It isn’t clear to me how many rooms were available to let in the old Cecil, but almost certainly fewer than 10. The proprietress during the time it was known as the Cecil, ca1905-09, was Mrs. Fanny Grieve. (In earlier years (ca1901-04), when the establishment was known as “The Southern”, a Mrs. McLusky was owner/manager.) I cannot trace Mrs. Grieve beyond mention made of her in Vancouver Directories in connection with the old Cecil.*
As far as I can determine based on period photos and on Vancouver directories, the building which housed the Southern/Cecil rooms didn’t exist as such before the turn of the century. (Although the photo above indicates that the buildings were there as early as the late 1880s – probably initially used as single family dwellings or, perhaps, as un-named rooming houses). I don’t know what the inscription on the top of the building adjacent to the older, wood-frame Y is or signifies: “Elute”? “Clute”?
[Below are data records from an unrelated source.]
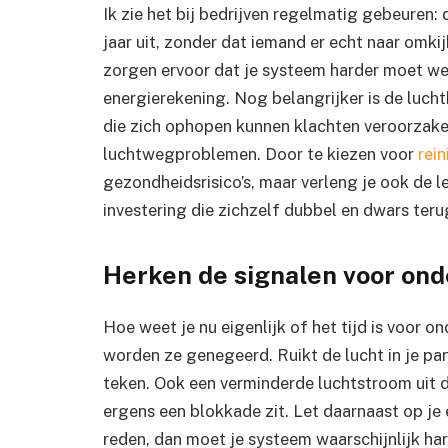
Ik zie het bij bedrijven regelmatig gebeuren: 
jaar uit, zonder dat iemand er echt naar omkij
zorgen ervoor dat je systeem harder moet werk
energierekening. Nog belangrijker is de luch
die zich ophopen kunnen klachten veroorzake
luchtwegproblemen. Door te kiezen voor
rein
gezondheidsrisico’s, maar verleng je ook de l
investering die zichzelf dubbel en dwars teru
Herken de signalen voor ond
Hoe weet je nu eigenlijk of het tijd is voor o
worden ze genegeerd. Ruikt de lucht in je pa
teken. Ook een verminderde luchtstroom uit de
ergens een blokkade zit. Let daarnaast op je 
reden, dan moet je systeem waarschijnlijk har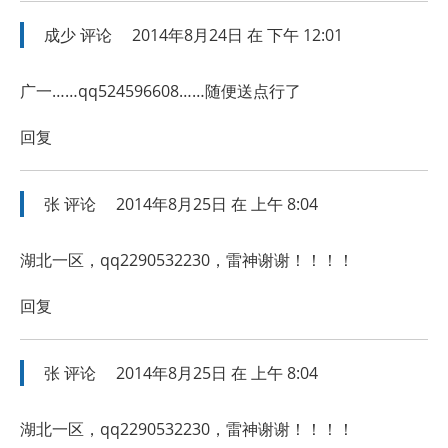
成少
评论
2014年8月24日 在 下午 12:01
广一……qq524596608……随便送点行了
回复
张
评论
2014年8月25日 在 上午 8:04
湖北一区，qq2290532230，雷神谢谢！！！！
回复
张
评论
2014年8月25日 在 上午 8:04
湖北一区，qq2290532230，雷神谢谢！！！！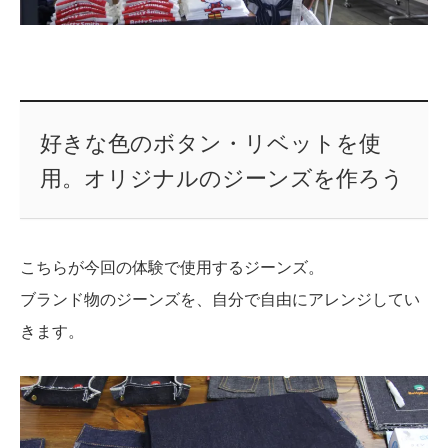
好きな色のボタン・リベットを使
用。オリジナルのジーンズを作ろう
こちらが今回の体験で使用するジーンズ。
ブランド物のジーンズを、自分で自由にアレンジしてい
きます。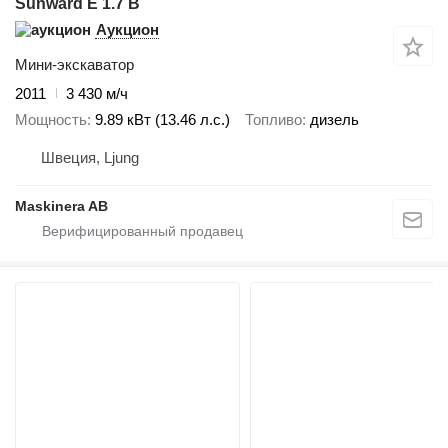
Sunward E 1.7 B
Аукцион
Мини-экскаватор
2011
3 430 м/ч
Мощность
9.89 кВт (13.46 л.с.)
Топливо
дизель
Швеция, Ljung
Maskinera AB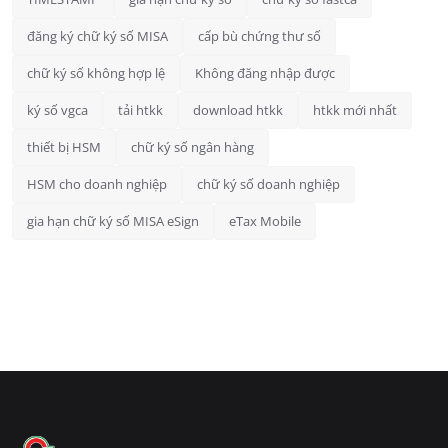
đăng ký chữ ký số MISA
cấp bù chứng thư số
chữ ký số không hợp lệ
Không đăng nhập được
ký số vgca
tải htkk
download htkk
htkk mới nhất
thiết bị HSM
chữ ký số ngân hàng
HSM cho doanh nghiệp
chữ ký số doanh nghiệp
gia hạn chữ ký số MISA eSign
eTax Mobile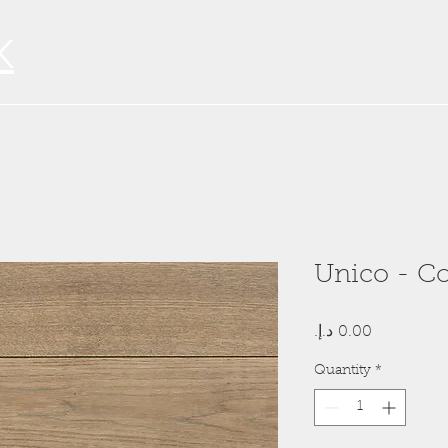
K
Unico - C
Price
Quantity
*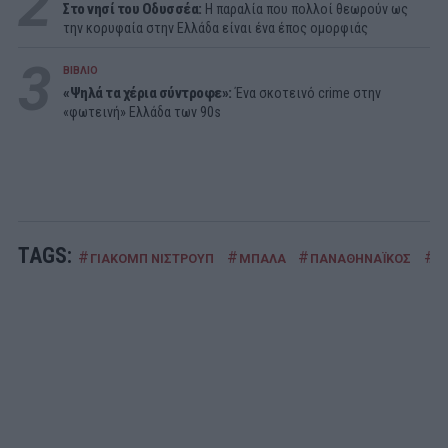
2
Στο νησί του Οδυσσέα:
Η παραλία που πολλοί θεωρούν ως
την κορυφαία στην Ελλάδα είναι ένα έπος ομορφιάς
3
ΒΙΒΛΙΟ
«Ψηλά τα χέρια σύντροφε»:
Ένα σκοτεινό crime στην
«φωτεινή» Ελλάδα των 90s
TAGS:
#
#
#
#
ΓΙΑΚΟΜΠ ΝΙΣΤΡΟΥΠ
ΜΠΑΛΑ
ΠΑΝΑΘΗΝΑΪΚΟΣ
Π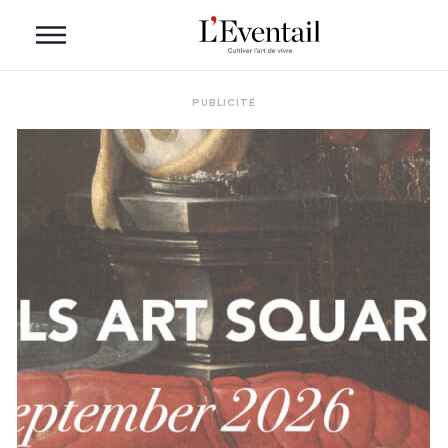
PUBLICITÉ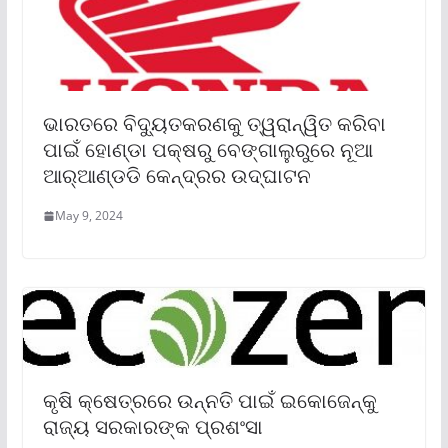
ଭାରତରେ ବିଦ୍ୟୁତକରଣକୁ ତ୍ୱରାନ୍ୱିତ କରିବା
ପାଇଁ ହୋଣ୍ଡା ପକ୍ଷରୁ ବେଙ୍ଗାଲୁରୁରେ ନୂଆ
ଆର୍‌ଆଣ୍ଡଡି କେନ୍ଦ୍ରର ଉଦ୍‌ଘାଟନ
May 9, 2024
କୃଷି କ୍ଷେତ୍ରରେ ଉନ୍ନତି ପାଇଁ ଇକୋଜେନ୍‌କୁ
ରାଜ୍ୟ ସରକାରଙ୍କ ପ୍ରଶଂସା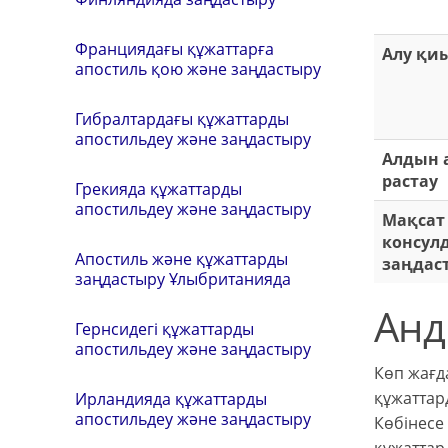
Франциядағы құжаттарға
Алу қи
апостиль қою және заңдастыру
Гибралтардағы құжаттарды
апостильдеу және заңдастыру
Алдын 
растау
Грекияда құжаттарды
апостильдеу және заңдастыру
Мақсат 
консул
Апостиль және құжаттарды
заңдас
заңдастыру Ұлыбританияда
Анд
Гернсидегі құжаттарды
апостильдеу және заңдастыру
Көп жағд
құжаттар
Ирландияда құжаттарды
апостильдеу және заңдастыру
Көбінесе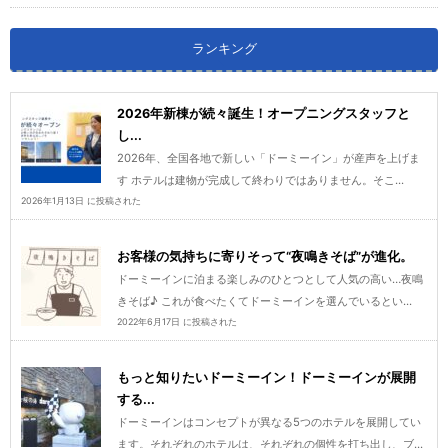
ランキング
2026年新棟が続々誕生！オープニングスタッフと
し...
2026年、全国各地で新しい「ドーミーイン」が産声を上げま
す ホテルは建物が完成して終わりではありません。そこ...
2026年1月13日 に投稿された
お客様の気持ちに寄りそって“夜鳴きそば”が進化。
ドーミーインに泊まる楽しみのひとつとして人気の高い…夜鳴
きそば♪ これが食べたくてドーミーインを選んでいるとい...
2022年6月17日 に投稿された
もっと知りたいドーミーイン！ドーミーインが展開
する...
ドーミーインはコンセプトが異なる5つのホテルを展開してい
ます。それぞれのホテルは、それぞれの個性を打ち出し、ブ...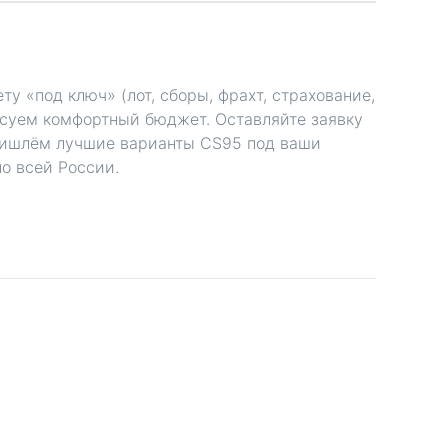
у «под ключ» (лот, сборы, фрахт, страхование,
асуем комфортный бюджет. Оставляйте заявку
ишлём лучшие варианты CS95 под ваши
о всей России.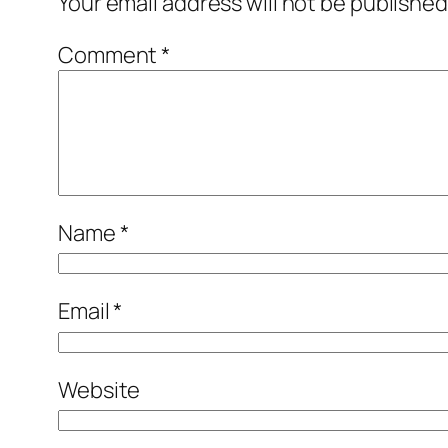
Your email address will not be published
Comment
*
Name
*
Email
*
Website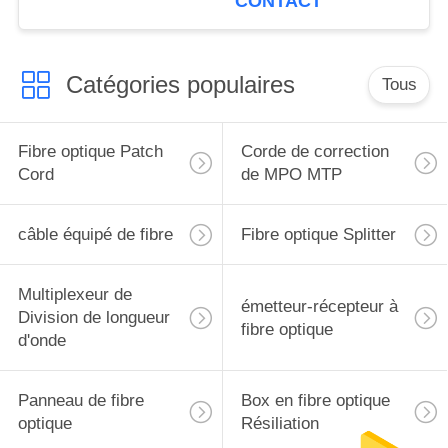
CONTACT
Catégories populaires
Tous
Fibre optique Patch
Corde de correction
Cord
de MPO MTP
câble équipé de fibre
Fibre optique Splitter
Multiplexeur de
émetteur-récepteur à
Division de longueur
fibre optique
d'onde
Panneau de fibre
Box en fibre optique
optique
Résiliation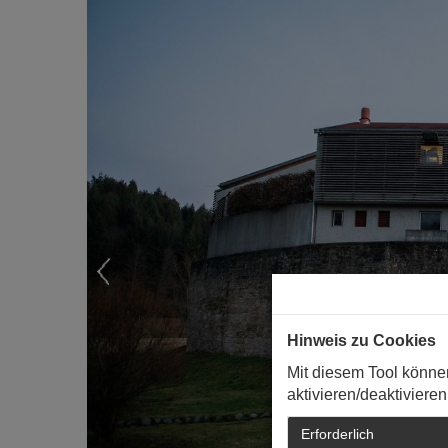
Hinweis zu Cookies
Mit diesem Tool könne
aktivieren/deaktivieren
Erforderlich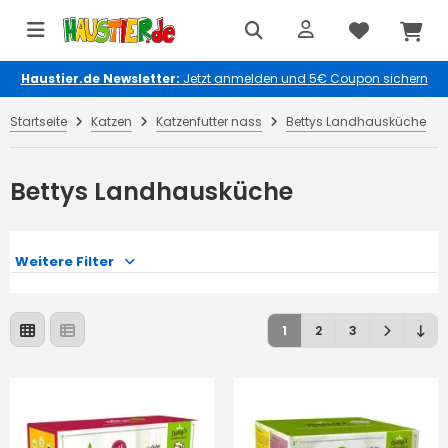
Haustier.de Newsletter:
Jetzt anmelden und 5€ Coupon sichern
Startseite
Katzen
Katzenfutter nass
Bettys Landhausküche
Bettys Landhausküche
Weitere Filter
1
2
3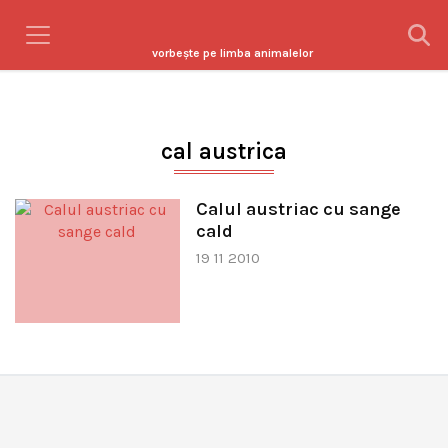
vorbeşte pe limba animalelor
cal austrica
Calul austriac cu sange
cald
19 11 2010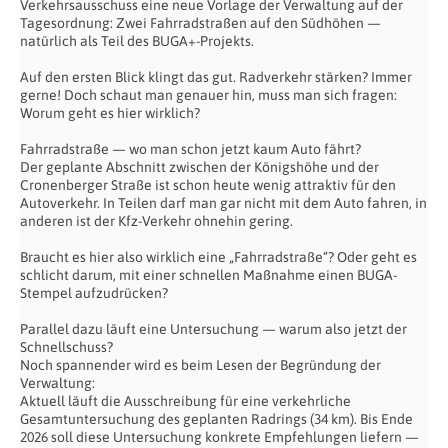
Verkehrsausschuss eine neue Vorlage der Verwaltung auf der
Tagesordnung: Zwei Fahrradstraßen auf den Südhöhen —
natürlich als Teil des BUGA+-Projekts.
Auf den ersten Blick klingt das gut. Radverkehr stärken? Immer
gerne! Doch schaut man genauer hin, muss man sich fragen:
Worum geht es hier wirklich?
Fahrradstraße — wo man schon jetzt kaum Auto fährt?
Der geplante Abschnitt zwischen der Königshöhe und der
Cronenberger Straße ist schon heute wenig attraktiv für den
Autoverkehr. In Teilen darf man gar nicht mit dem Auto fahren, in
anderen ist der Kfz-Verkehr ohnehin gering.
Braucht es hier also wirklich eine „Fahrradstraße“? Oder geht es
schlicht darum, mit einer schnellen Maßnahme einen BUGA-
Stempel aufzudrücken?
Parallel dazu läuft eine Untersuchung — warum also jetzt der
Schnellschuss?
Noch spannender wird es beim Lesen der Begründung der
Verwaltung:
Aktuell läuft die Ausschreibung für eine verkehrliche
Gesamtuntersuchung des geplanten Radrings (34 km). Bis Ende
2026 soll diese Untersuchung konkrete Empfehlungen liefern —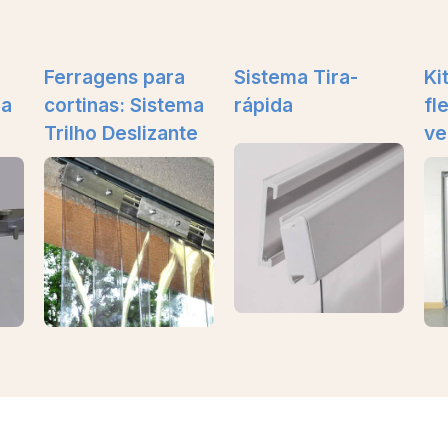
Ferragens para
Sistema Tira-
Ki
ma
cortinas: Sistema
rápida
fl
Trilho Deslizante
ve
The building that housed the old Cecil didn’t seem to endure long after 1909. It was replaced by the Selkirk block, evidently, around that time. The Selkirk was ultimately replaced by one of several Woodward’s department store extensions. Today, the former Cecil/Selkirk/Woodward’s property is occupied in part by SFU’s Goldcorp Centre for the Arts.
Notes
*For more details about Fanny Grieve, see the comment below from Changing City.
It’s likely that Fanny was born in Ontario in 1860, married in 1882 and was still in Huron in Ontario with her husband, Hugh, in 1891. She was helping him run a boarding house in Cowichan in 1901 (when the census called her Fannie). She was born Fanny Fowler, and had two daughters, Agnes and Mona. (Only Mona is recorded in the 1901 census), The family seem to have moved away, but retained ties to the city as Mona was married in Vancouver in 1920, and died in New Westminster in 1982.
Thanks very much for filling in some blanks pertaining to Mrs. Grieve.